Plastikos and Plastikos Medical presently mold medical devices and parts within multiple ISO-7 certified cleanrooms. The new testing system means that the company will collect bio-contamination data from multiple sampling locations throughout the cleanrooms, especially in “risk zones.” The goal is to provide test results with heightened accuracy in relation to cultured results as well as the documentation of trending data over time.

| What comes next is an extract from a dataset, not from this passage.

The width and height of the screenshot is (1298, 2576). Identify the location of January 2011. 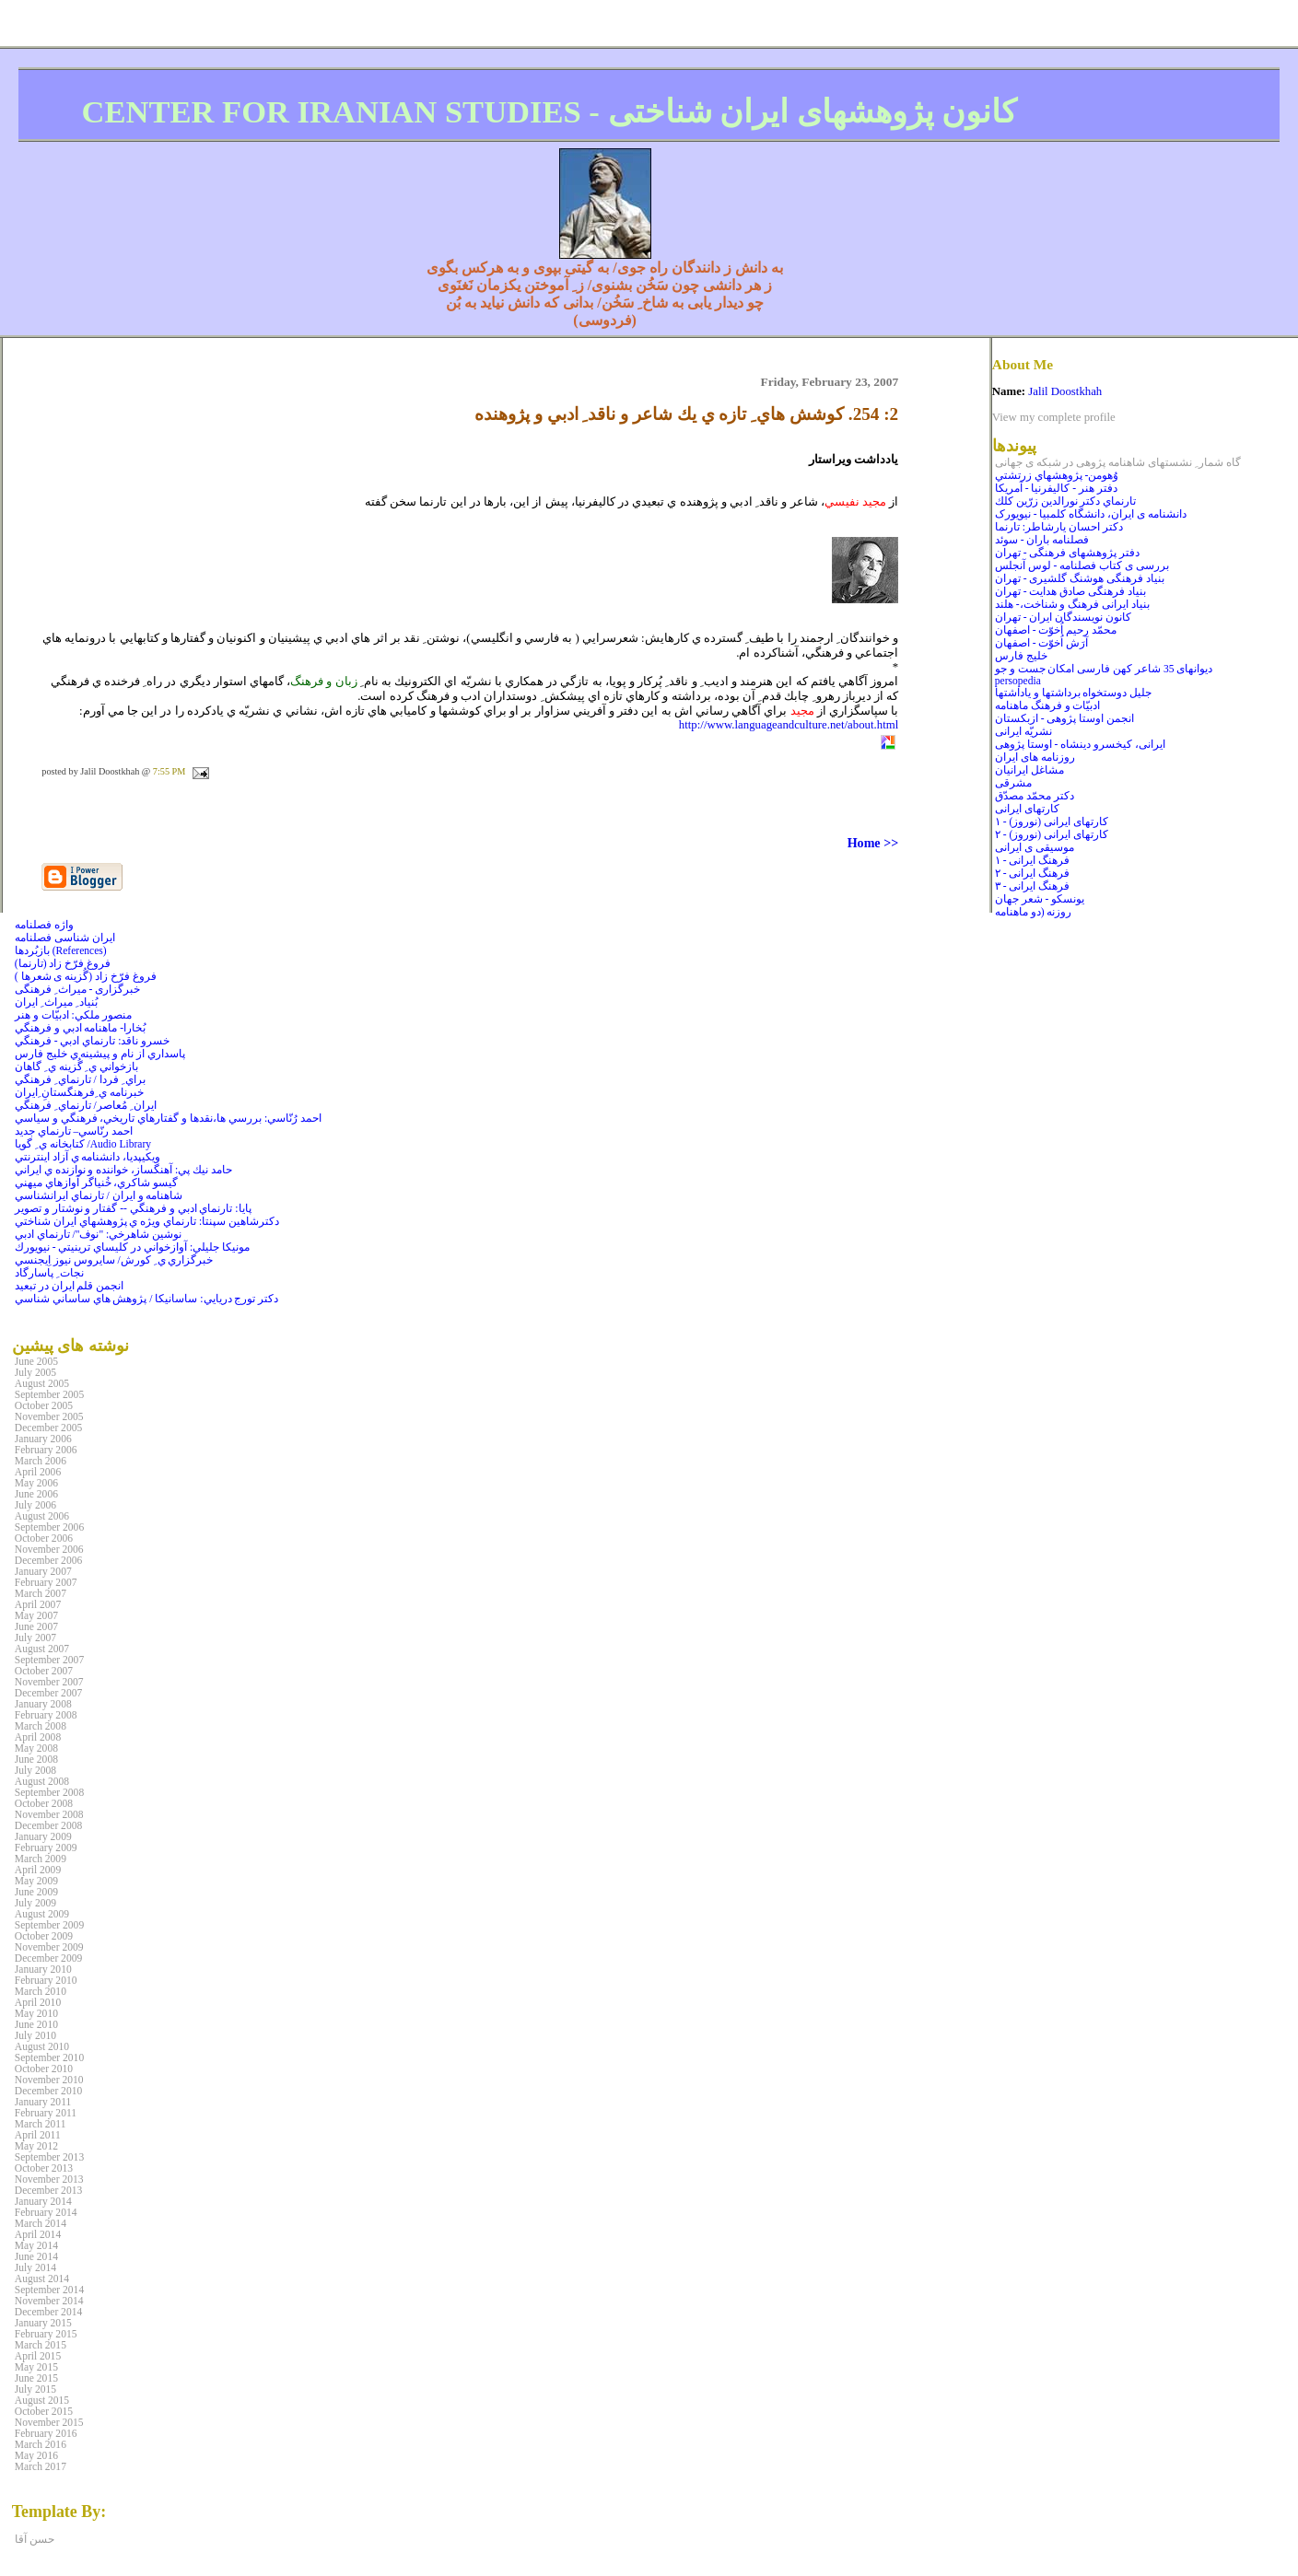
(43, 2101).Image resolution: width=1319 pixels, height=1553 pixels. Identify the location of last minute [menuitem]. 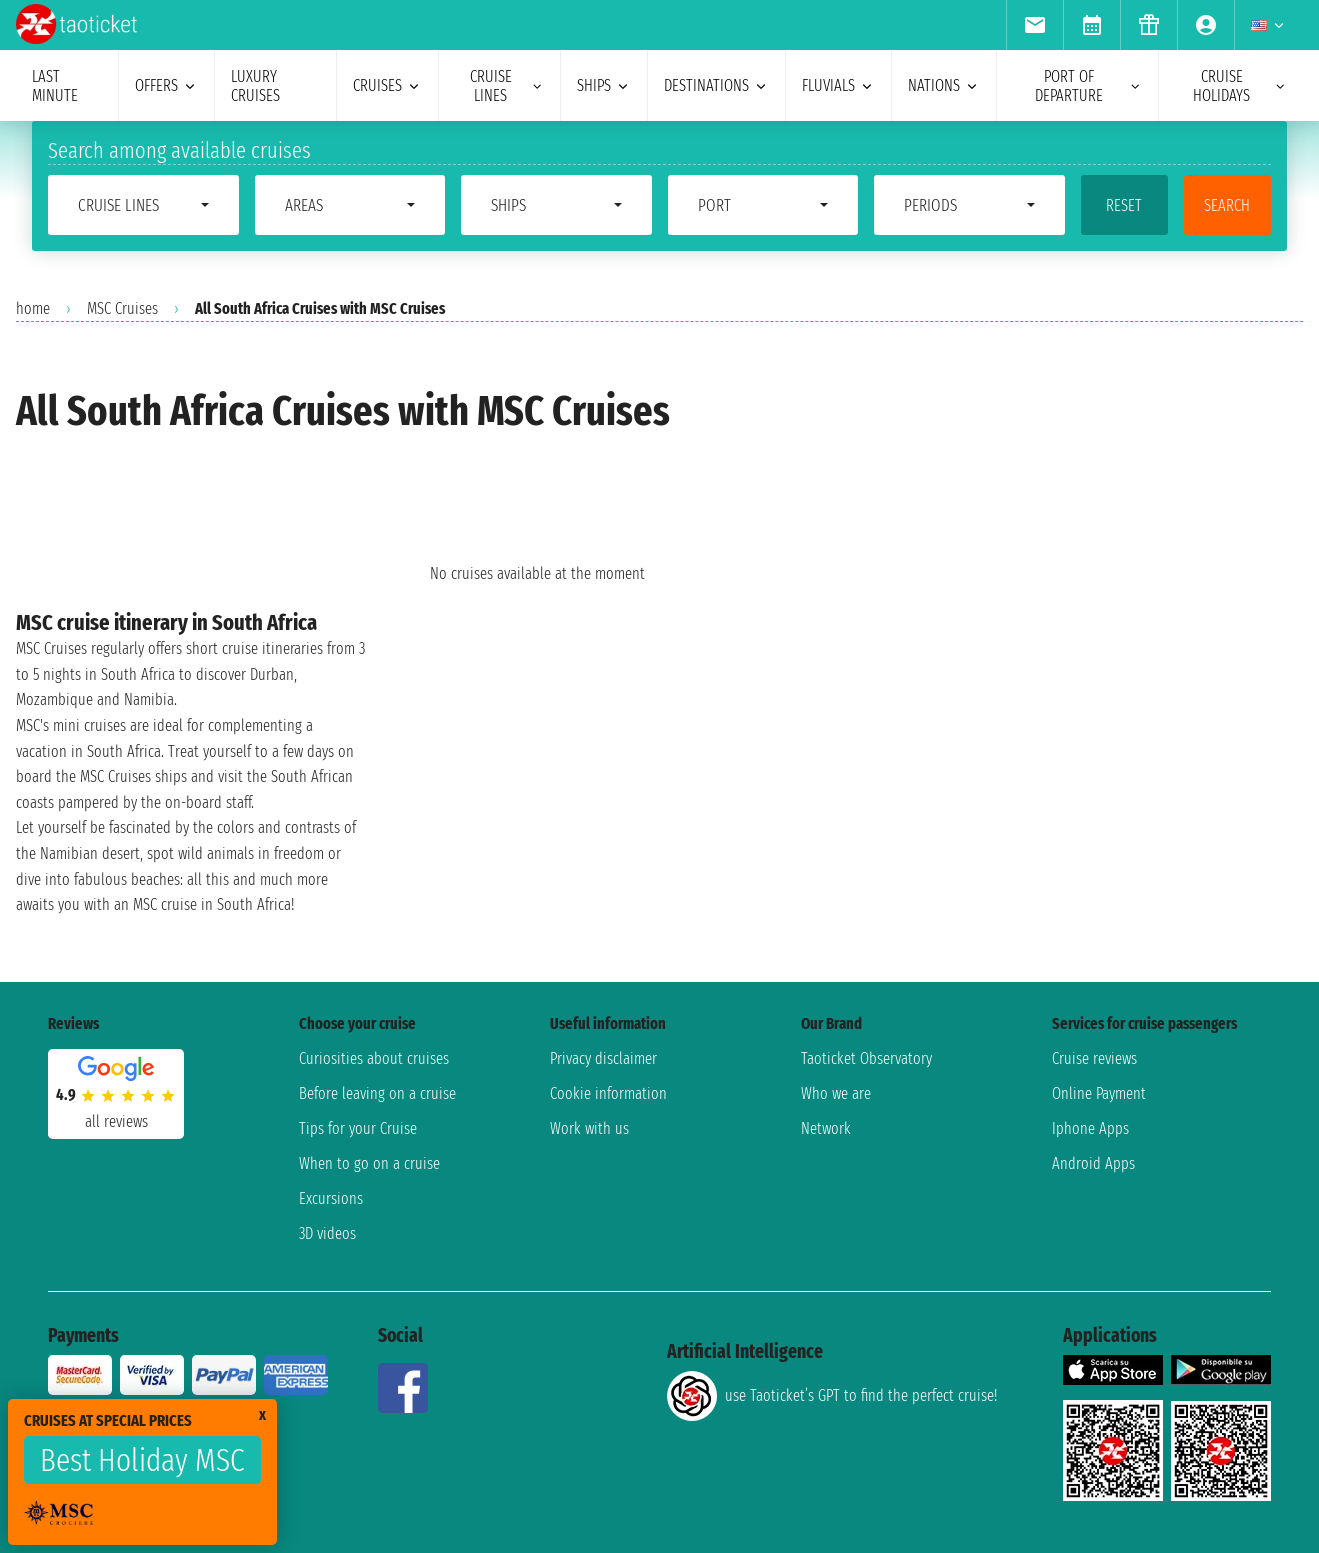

“Adding a level of bio-contamination control to our already proven and certified cleanroom capabilities affords our customers with a level of confidence that few other custom medical molders and medical manufacturers provide. Knowing that our products meet stringent bioburden limits directly increases our customers’ ability to ensure that they are providing a safer finished product to all of their end consumers,” Joe Day, Plastikos’ quality manager, said in a news release.

Medical device OEMs have traditionally engaged in bio-contamination testing throughout the assembly of a medical device to verify bio-contamination levels before the sterilization process. Officials at Plastikos and Plastikos Medical say identifying microbial activity in-house will increase their medtech customers’ confidence that Plastikos parts meet their bioburden requirements.